Speaker:I like it. I like it. Well, we just had our first graduate from college last weekend, so we were all in San Diego, a lot of fun. And so we were talking, you know, there when we were sharing our tearful celebrations of one another and all of the parenting flaws that my daughter seems to have survived. You know, if there just had been a button back then, you know, to like sand off your rough parenting edges, you know, like our, our recording studio is doing to our visual look right now, you may, maybe she would have had a, you know, a slightly more.
Speaker:Fun childhood, but it sounds like she's doing great. You were a good parent. You were Engaged. I mean, yeah, we're, we're a little bit, we're a little bit behind you. Minor, minor in school. But yeah, parenting. I try to tell people it's like just try not to constantly make the same mistakes again and again. Just go forth and make new ones. But it's basically a constant set of mistakes. And then you just hope you get the big things. Hope you get the big things, right?

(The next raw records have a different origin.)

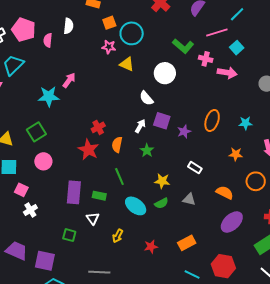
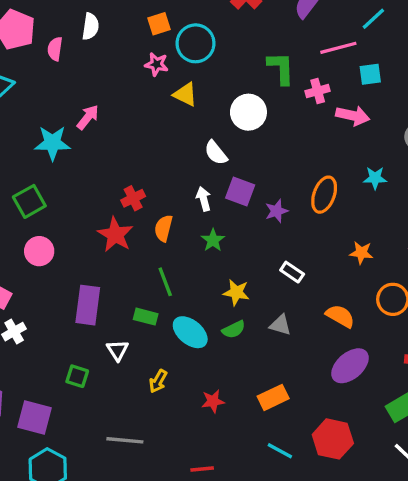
green L-shape: (183, 46) -> (281, 68), turned -135
cyan square: (237, 48) -> (370, 74), turned 32
pink cross: (206, 59) -> (318, 91), turned -32
cyan star: (246, 123) -> (375, 178), moved
white arrow: (140, 126) -> (204, 199), turned -48
green rectangle: (99, 196) -> (146, 317), moved

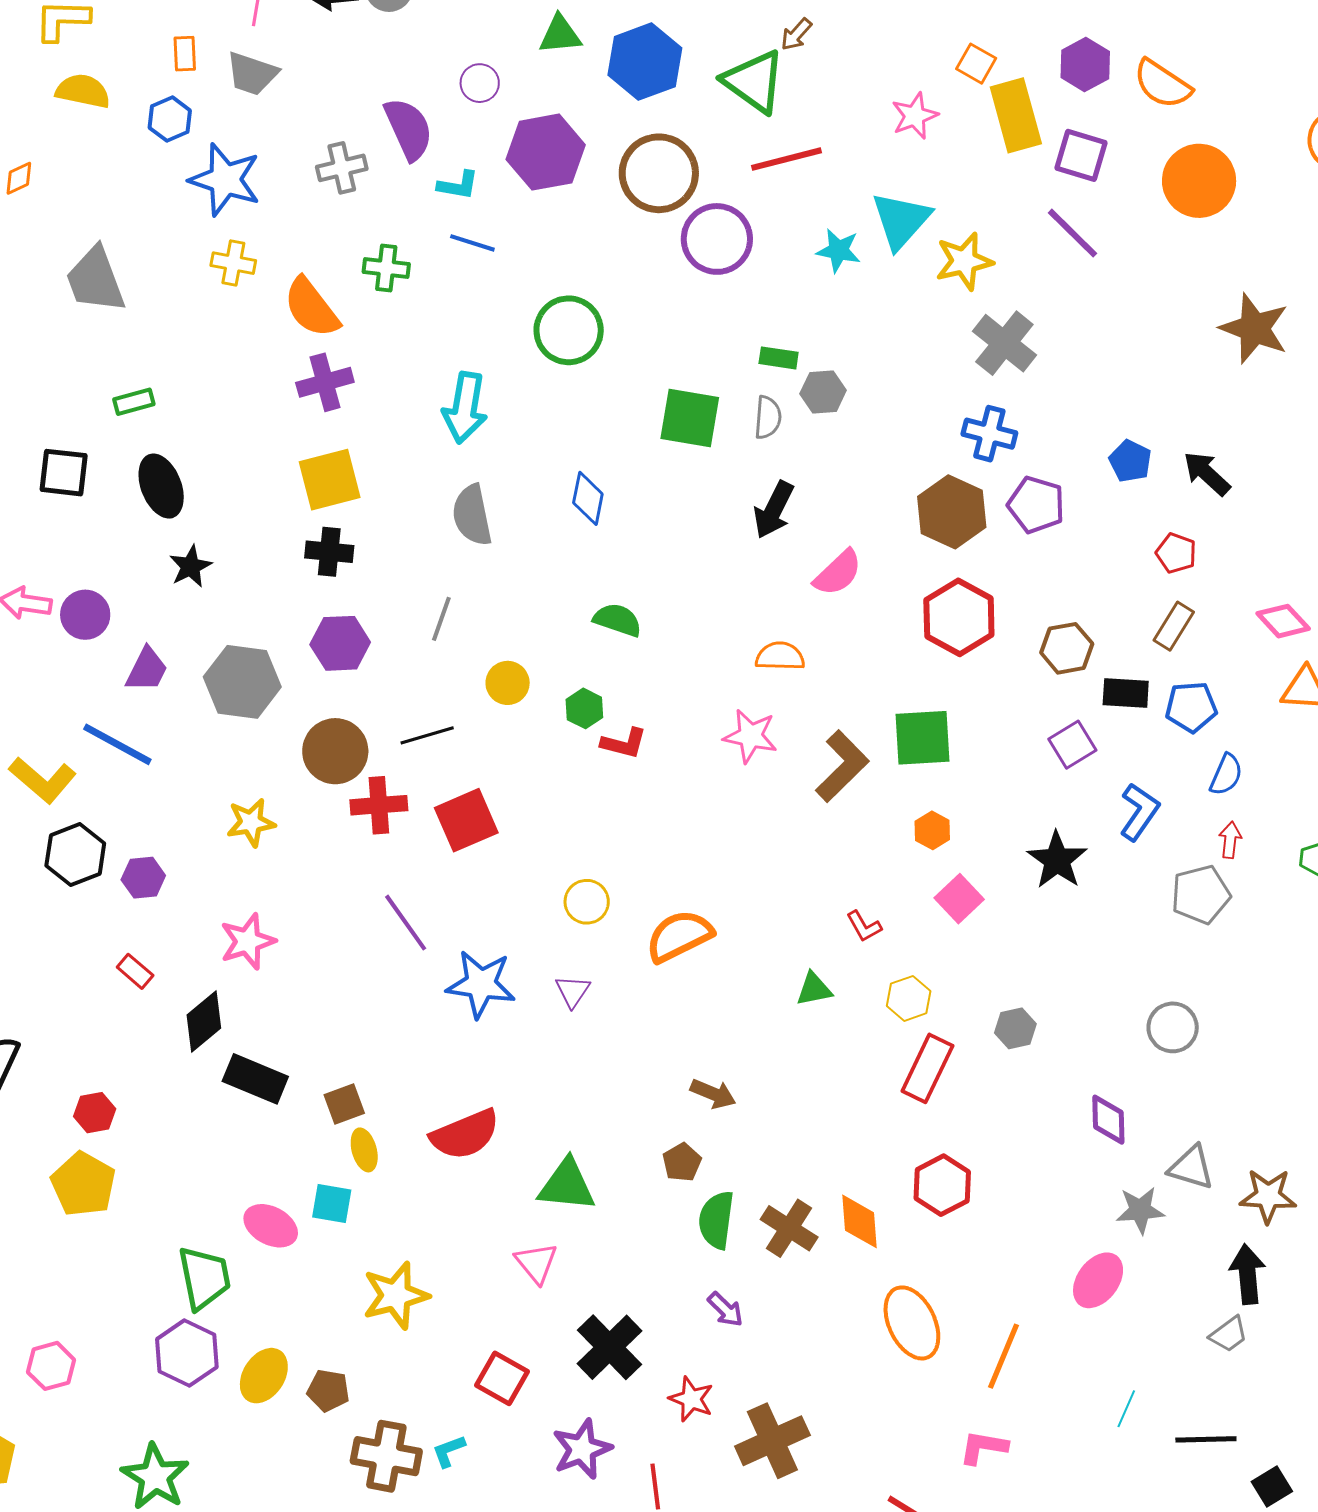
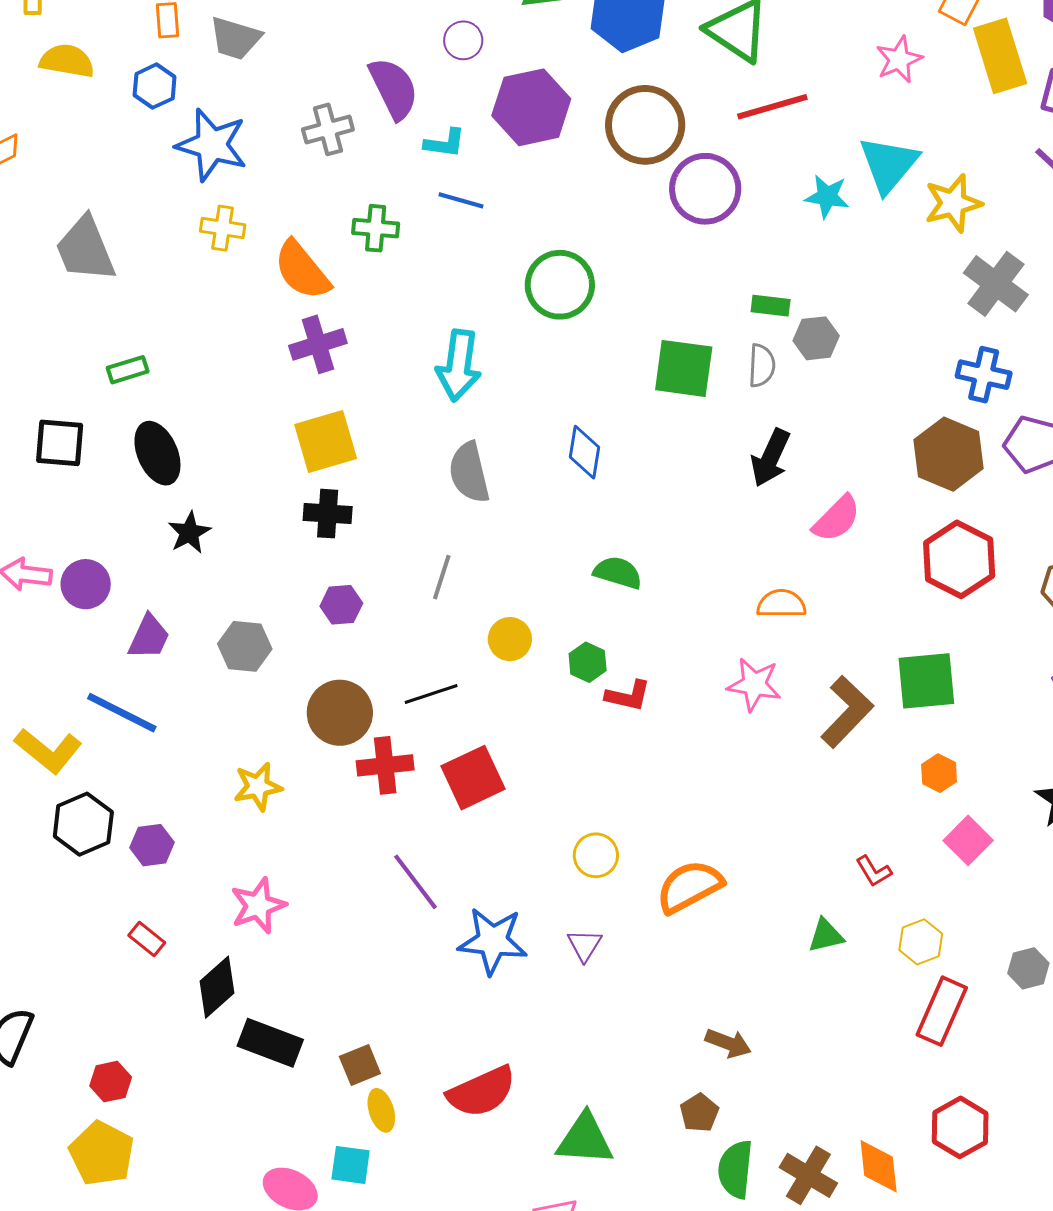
purple hexagon: (340, 643) -> (341, 605), size x0.7
gray hexagon: (242, 682) -> (245, 646), size x0.7

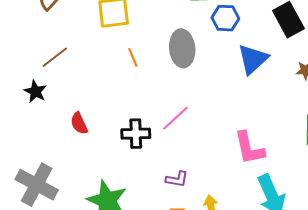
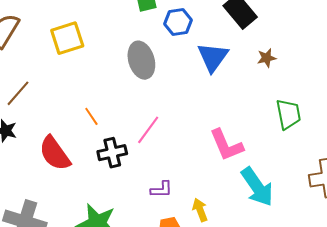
orange line: (133, 57) -> (91, 116), moved
red semicircle: (79, 123) -> (55, 153), size x1.6

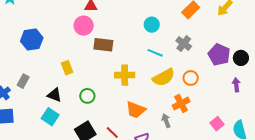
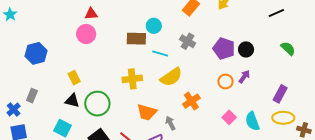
brown rectangle: (103, 45) -> (136, 39), moved
orange circle: (191, 78) -> (225, 81), moved
purple arrow: (236, 85) -> (244, 77), turned 48
black triangle: (54, 95) -> (72, 101), moved
green circle: (87, 96) -> (97, 104), size x1.6
gray arrow: (166, 121) -> (170, 123), moved

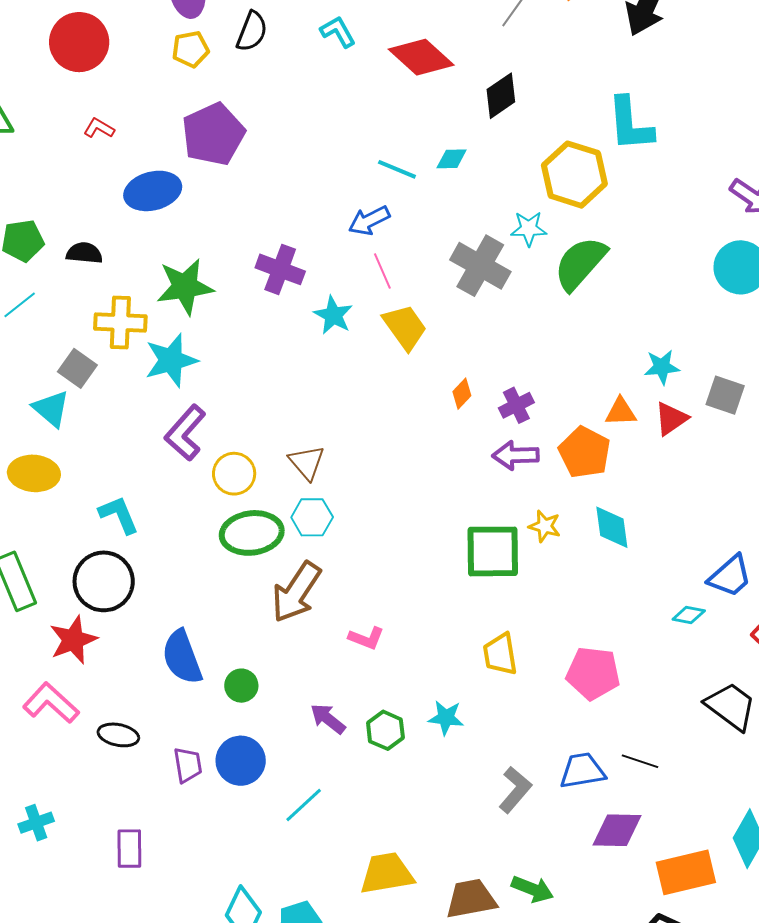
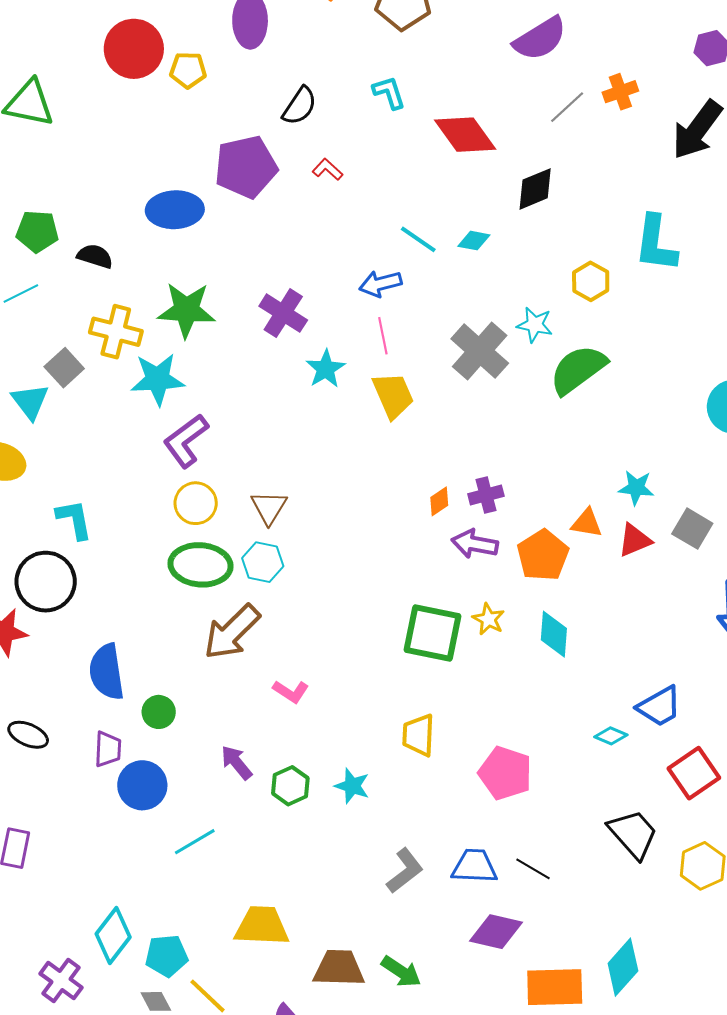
black semicircle: (252, 31) -> (300, 106), moved
yellow pentagon: (191, 49) -> (188, 70), moved
red L-shape: (99, 128) -> (328, 169), moved
yellow hexagon: (574, 175) -> (591, 281), size x0.6
orange diamond: (462, 394) -> (439, 501), moved
purple L-shape: (185, 433) -> (186, 441), moved
purple trapezoid: (188, 765) -> (108, 749), moved

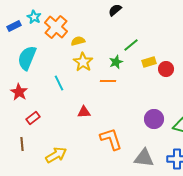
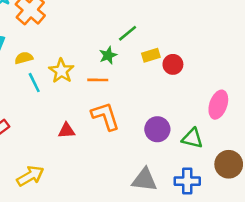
yellow semicircle: (78, 41) -> (24, 58), moved
yellow star: (83, 62) -> (61, 71), moved
red triangle: (84, 112) -> (67, 131), moved
orange L-shape: (111, 139) -> (105, 116), moved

Speaker:Yeah. And let your kids raise you. And Tess, fortunately post graduation has said she'll keep parenting me. So I'm happy about that.
Speaker:But hey, listen, that's a big, big milestone.
Speaker:Excited about it for sure. So, you know, I mean, and also this is totally out of left field. We sent each other like a few bullet items like let's talk about something. One thing I forgot to bring up in there, very interesting study out of Nber. You'll see it in my next kind of whip around. But looking at college attendance and you know, whether or not it is helping low income kids close the income gap and it's clear, there's no doubt about it. I mean all this hooey we have about college for all is not good. And oh, let's like go ahead and let kids go into all these other, you know, training programs and stuff downplaying the importance of college. We're going to realize we have a fever and we're going to go back and realize, you know what, encouraging people to go to college is actually a good idea.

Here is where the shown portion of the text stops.